TASK OBJECTIVE:
Find all lines in the records that include the word "status", and copy them out.

EXERCISE DATA:
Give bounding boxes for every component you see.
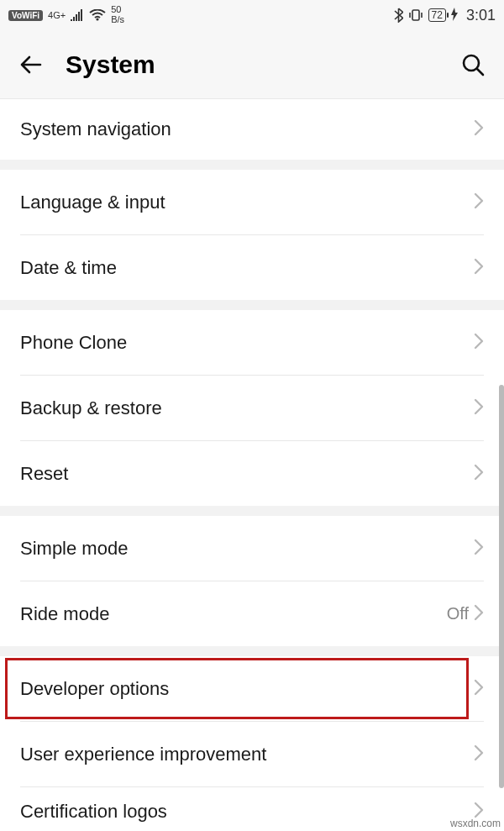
chevron-right-icon bbox=[474, 258, 484, 278]
vibrate-icon bbox=[408, 8, 423, 22]
row-label: Certification logos bbox=[20, 801, 474, 823]
back-arrow-icon bbox=[18, 52, 44, 77]
row-label: Phone Clone bbox=[20, 332, 474, 354]
chevron-right-icon bbox=[474, 333, 484, 353]
settings-row-simple-mode[interactable]: Simple mode bbox=[0, 516, 504, 581]
settings-row-user-experience-improvement[interactable]: User experience improvement bbox=[0, 722, 504, 786]
row-label: Developer options bbox=[20, 678, 474, 700]
settings-group: Phone CloneBackup & restoreReset bbox=[0, 310, 504, 506]
row-label: Simple mode bbox=[20, 538, 474, 560]
row-label: Date & time bbox=[20, 257, 474, 279]
signal-icon bbox=[71, 9, 84, 21]
status-left: VoWiFi 4G+ 50 B/s bbox=[8, 5, 124, 24]
back-button[interactable] bbox=[17, 50, 45, 79]
row-value: Off bbox=[447, 604, 469, 623]
row-label: System navigation bbox=[20, 118, 474, 140]
chevron-right-icon bbox=[474, 464, 484, 484]
settings-row-system-navigation[interactable]: System navigation bbox=[0, 99, 504, 160]
chevron-right-icon bbox=[474, 604, 484, 624]
svg-rect-1 bbox=[412, 10, 419, 20]
chevron-right-icon bbox=[474, 398, 484, 418]
svg-point-0 bbox=[97, 18, 99, 20]
row-label: Ride mode bbox=[20, 603, 447, 625]
chevron-right-icon bbox=[474, 679, 484, 699]
battery-percent: 72 bbox=[432, 9, 443, 21]
battery-indicator: 72 bbox=[428, 8, 446, 22]
search-button[interactable] bbox=[459, 50, 487, 79]
chevron-right-icon bbox=[474, 192, 484, 213]
settings-list: System navigationLanguage & inputDate & … bbox=[0, 99, 504, 831]
settings-group: System navigation bbox=[0, 99, 504, 160]
settings-group: Language & inputDate & time bbox=[0, 170, 504, 300]
settings-group: Simple modeRide modeOff bbox=[0, 516, 504, 646]
chevron-right-icon bbox=[474, 539, 484, 559]
settings-row-backup-restore[interactable]: Backup & restore bbox=[0, 376, 504, 440]
settings-row-developer-options[interactable]: Developer options bbox=[0, 656, 504, 721]
status-right: 72 3:01 bbox=[394, 7, 496, 24]
network-gen-label: 4G+ bbox=[48, 11, 66, 20]
data-rate-unit: B/s bbox=[111, 15, 124, 25]
row-label: Reset bbox=[20, 463, 474, 485]
charging-icon bbox=[451, 8, 458, 24]
settings-row-date-time[interactable]: Date & time bbox=[0, 235, 504, 300]
vowifi-badge: VoWiFi bbox=[8, 10, 43, 21]
settings-row-ride-mode[interactable]: Ride modeOff bbox=[0, 581, 504, 646]
settings-row-language-input[interactable]: Language & input bbox=[0, 170, 504, 234]
chevron-right-icon bbox=[474, 744, 484, 765]
app-bar: System bbox=[0, 30, 504, 99]
row-label: Language & input bbox=[20, 192, 474, 213]
row-label: Backup & restore bbox=[20, 397, 474, 419]
bluetooth-icon bbox=[394, 8, 403, 23]
page-title: System bbox=[66, 50, 438, 79]
watermark: wsxdn.com bbox=[450, 818, 501, 829]
clock: 3:01 bbox=[466, 7, 496, 24]
settings-row-certification-logos[interactable]: Certification logos bbox=[0, 787, 504, 831]
wifi-icon bbox=[89, 9, 106, 21]
row-label: User experience improvement bbox=[20, 744, 474, 765]
settings-row-phone-clone[interactable]: Phone Clone bbox=[0, 310, 504, 375]
chevron-right-icon bbox=[474, 119, 484, 139]
search-icon bbox=[460, 52, 486, 77]
data-rate: 50 B/s bbox=[111, 5, 124, 24]
settings-group: Developer optionsUser experience improve… bbox=[0, 656, 504, 831]
status-bar: VoWiFi 4G+ 50 B/s 72 3:01 bbox=[0, 0, 504, 30]
settings-row-reset[interactable]: Reset bbox=[0, 441, 504, 506]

ANSWER SPACE:
status-left: VoWiFi 4G+ 50 B/s bbox=[8, 5, 124, 24]
status-right: 72 3:01 bbox=[394, 7, 496, 24]
status-bar: VoWiFi 4G+ 50 B/s 72 3:01 bbox=[0, 0, 504, 30]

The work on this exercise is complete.